A écouter Hardcore will never die but you will j'arrive à me glisser, je crois, dans la peau de ceux qui n'aimaient pas suffisamment Mogwai lorsque j'essayais de leur faire admettre, en 2000 ou 2001 que ces mecs-là constituaient certainement l'un des meilleurs groupes du monde, qu'ils avaient une puissance renversante, qu'il y avait dans leur musique quelque chose que l'on ne trouvait pas ailleurs.
Mais que s'est-il passé en dix ans ? Pour leur septième album au plein sens du terme, rien n'a semble-t-il réellement changé pour les écossais. Ils délivrent toujours un post-rock à forte dominante instrumentale, hanté parfois d'un chant vocodé, écrasé souvent sous la saturation, la compression, la réverbération. On lit toujours dans certaines chroniques que leur nom vient du film Gremlins, alors qu'on est persuadé qu'ils songeaient certainement plus directement à la traduction chinoise du mot "fantôme".
Les titres de leurs albums sont toujours tarabiscotés et vaguement humoristiques. Les musiciens sont toujours fans de footballs et Stuart Braithwaite pourrait encore déclarer : "I love noise". Alors, que s'est-il passé ?
Rien n'est réellement mauvais dans cet album, évidemment – parler de mauvais album serait même indécent et interdirait à celui qui le ferait de seulement penser à prononcer un jour le nom de la plupart des artistes dont les noms remplissent les grilles de programmes des télévisions spécialisées, fournissent la chair à programmation des grands festivals commerciaux de l'été, nourrissent les bacs avides des supermarchés de la grande distribution culturelle indépendante. Mais la scottish guitar army nous avait un temps habitué à produire des chefs d’œuvres, de ces modèles de lourdeur qui suffisaient à jeter à bas l'équilibre de tout un univers musical (que l'on réécoute la trilogie : Young team, 1997 ; Come On Die Young, 1999 ; Rock Action, 2001).
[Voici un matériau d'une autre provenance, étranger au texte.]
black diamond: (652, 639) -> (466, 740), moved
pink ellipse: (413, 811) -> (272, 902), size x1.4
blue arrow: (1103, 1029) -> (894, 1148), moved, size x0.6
Hardcore will never die but you will se révèle à la hauteur de ce que Mogwai fait depuis 2003. Un post-rock synthétique, propre sur lui, sans prétention ni révolution. Un post-rock efficace, concis, puissant, épique. Un post-rock de bonne facture. Du bon travail de bon ouvrier compétent. Sans fièvre ni trouble, sans peut-être non plus la passion des débuts. Sans débordements. Sans ces petites imperfections si charmantes. Un disque sans faute de goût, sans exagération, sans défaut. Un post-rock un peu lisse. Osé comme du God is an astronaut, malpoli comme les dernières productions du label Constellation, dérangeant comme le dernier Radiohead. Un disque sage, correct à tous les sens du terme.
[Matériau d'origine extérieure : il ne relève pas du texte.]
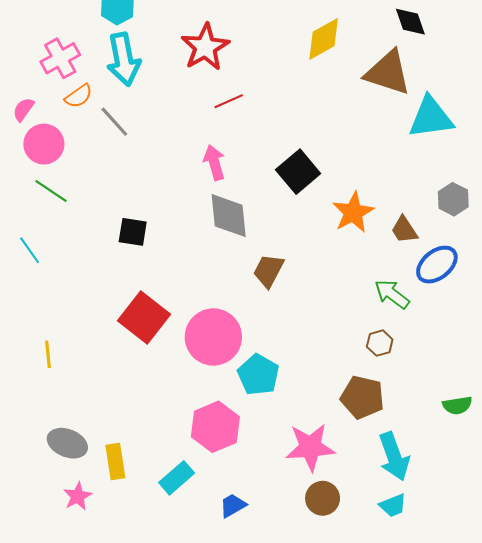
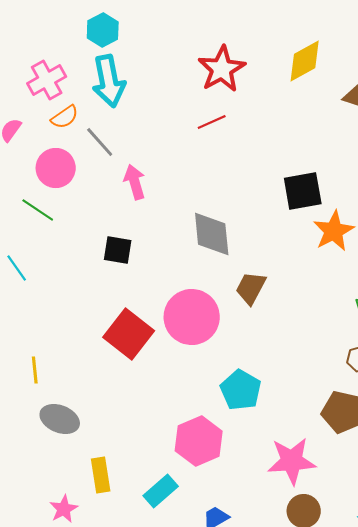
red star: (205, 47) -> (222, 69), moved
pink circle: (44, 144) -> (56, 168), moved
pink arrow: (214, 162) -> (135, 182), moved
black square: (298, 172) -> (303, 191), moved, turned 30
pink circle: (213, 337) -> (192, 317), moved
gray ellipse: (67, 443) -> (60, 419), moved

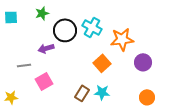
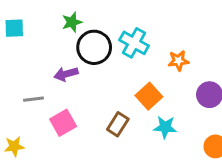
green star: (42, 13) -> (72, 22), moved
orange star: (122, 39) -> (178, 61), size x0.6
cyan star: (102, 92) -> (165, 127), moved
brown rectangle: (82, 93) -> (118, 124), moved

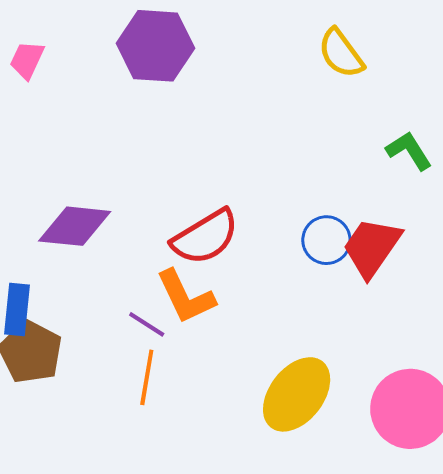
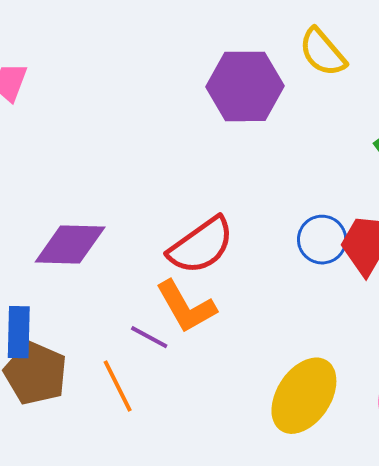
purple hexagon: (155, 46) -> (245, 86), moved
orange line: (147, 377) -> (118, 386), moved, turned -32

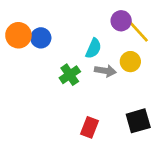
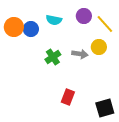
purple circle: (121, 21) -> (84, 16), moved
cyan semicircle: (93, 48) -> (54, 20), moved, turned 77
black square: (138, 121) -> (105, 108), moved

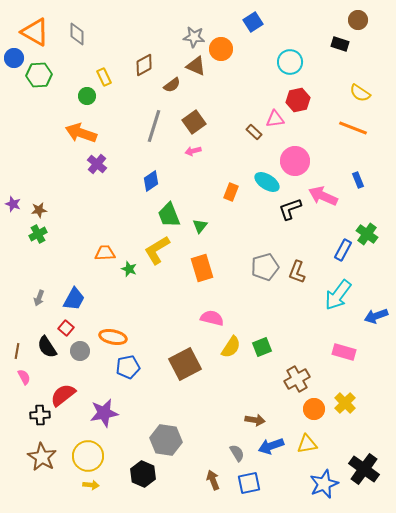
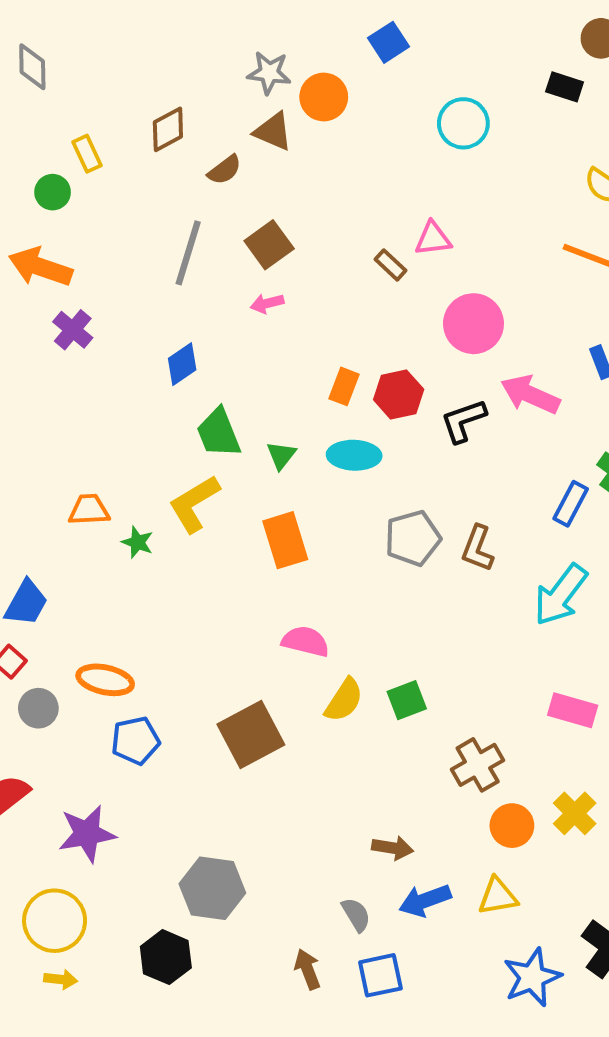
red hexagon: (298, 100) -> (399, 395), moved
cyan ellipse: (267, 182) -> (354, 455), moved, turned -30

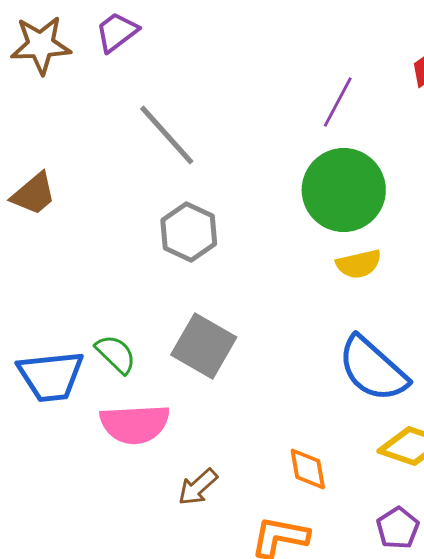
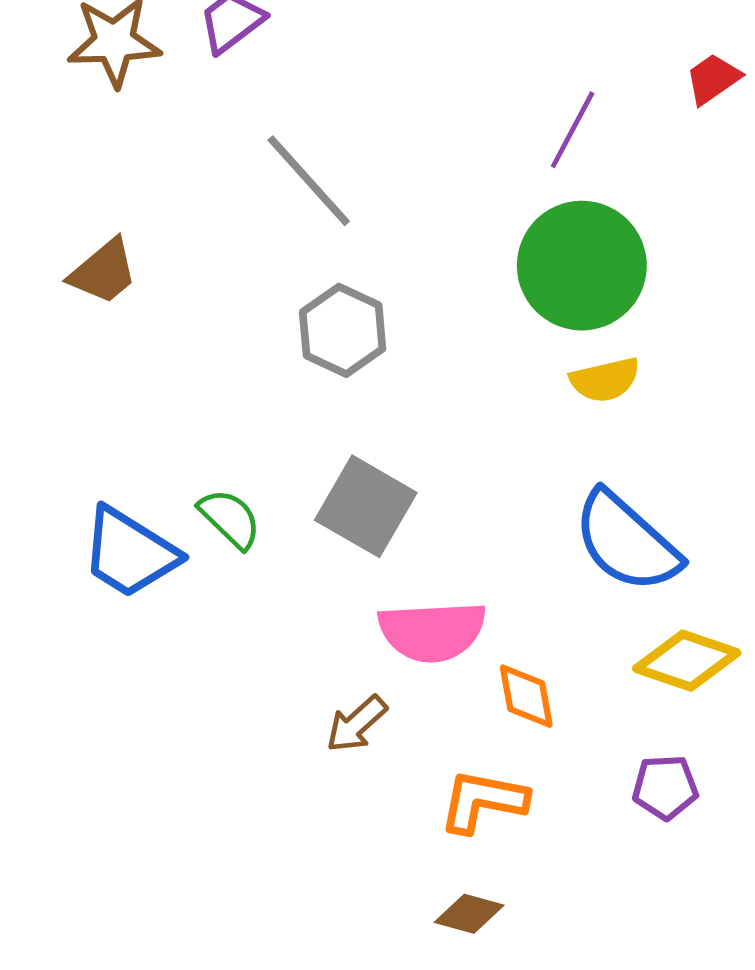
blue trapezoid: (51, 376) -> (130, 553), turned 38
pink semicircle: (135, 424) -> (432, 631), moved
purple pentagon: (398, 528) -> (665, 787), turned 30

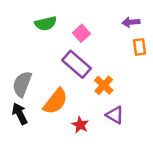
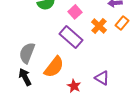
orange rectangle: (140, 47) -> (122, 23), turned 48
orange cross: (104, 85) -> (99, 26), moved

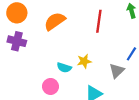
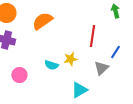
red line: (99, 21) -> (92, 36), moved
pink circle: (50, 86) -> (19, 75), moved

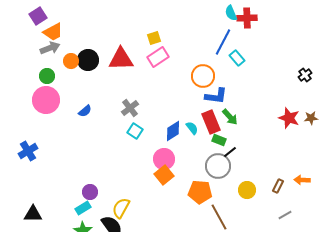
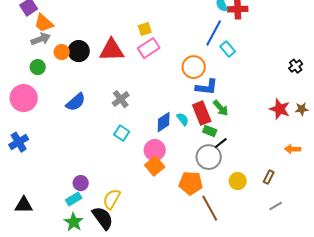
orange trapezoid: (53, 32) -> (44, 23), turned 70
pink circle: (46, 100) -> (24, 98), moved
blue semicircle: (85, 111) -> (76, 102), size x1.5
cyan square: (135, 131) -> (122, 133), moved
orange arrow: (302, 180) -> (293, 149), moved

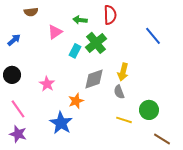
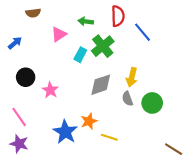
blue line: (153, 36) -> (143, 32), moved
black circle: (12, 75) -> (26, 77), moved
orange star: (76, 101) -> (89, 121), moved
green circle: (149, 110) -> (152, 103), moved
yellow line: (124, 120) -> (109, 137), moved

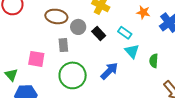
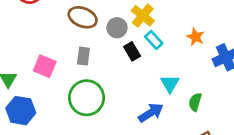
gray circle: (78, 27) -> (117, 28), moved
cyan rectangle: (125, 33) -> (154, 40), moved
blue arrow: (109, 71) -> (151, 113), moved

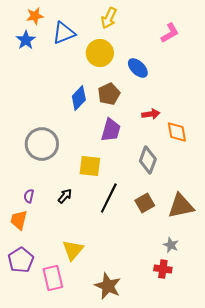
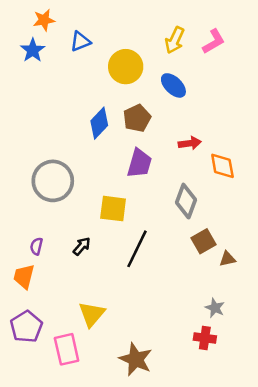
yellow arrow: (109, 18) -> (175, 40), moved
blue triangle: (64, 33) -> (80, 41), size x0.7
brown square: (145, 203) -> (204, 241), moved
brown triangle: (181, 206) -> (227, 259), size x0.5

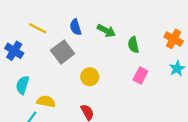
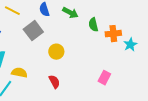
orange cross: (174, 39) -> (113, 34), moved, turned -35
pink rectangle: (140, 76) -> (104, 78), moved

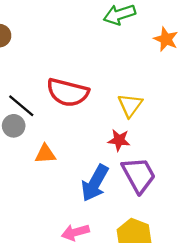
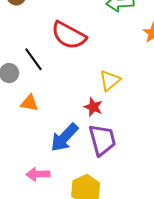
red semicircle: (68, 92) -> (69, 35), moved
black line: (21, 106) -> (33, 59), moved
Légèrement autistique, le Mogwai nouveau se tient dans une bienheureuse apesanteur, tourné vers le grand silence des espaces infinis. On est loin, c'est certain et c'est un louable morceau de bravoure, des clichés mélancolico-romanesques du post-rock. Il est simplement triste que l'on n'ait pas su mettre à la place quelque chose d'autre, un autre imaginaire, qui nourrisse son mélomane et donne à cette musique une dimensions évocatrice.
En résumé : il manque un peu de vie, à tout cela, un peu d'éclat – comprendre : de coups d'éclats. Pour autant, on ne jettera pas tout – en fait : on ne jettera presque rien de cet album. On s'étonnera peut-être, à la rigueur, hésitant entre jubilation et une pointe d'indignation, que "Letters to the metro" évoque si clairement le morceau "Cody" et "George Squarte Thatcher Death Party" le mythique "Mogwai Fear Satan". Dans tous les cas, Hardcore will never die but you will ne sera pas l'album que l'on conseillera à qui ne connaîtrait pas encore Mogwai.
Certainement ne s'est-il rien passé. Mogwai n'a pas changé. Simplement mes oreilles ouvrent-elles les yeux, lassées, au fil du temps, de s'accrocher en vain, espérant le retour du plus grand Mogwai, disparu il y a près d'une décennie. Je ne sais même plus depuis combien d'albums Mogwai déçoit mes espoirs. Mais certainement mes espoirs sont-ils simplement déplacés. La faute à moi, tant pis pour moi.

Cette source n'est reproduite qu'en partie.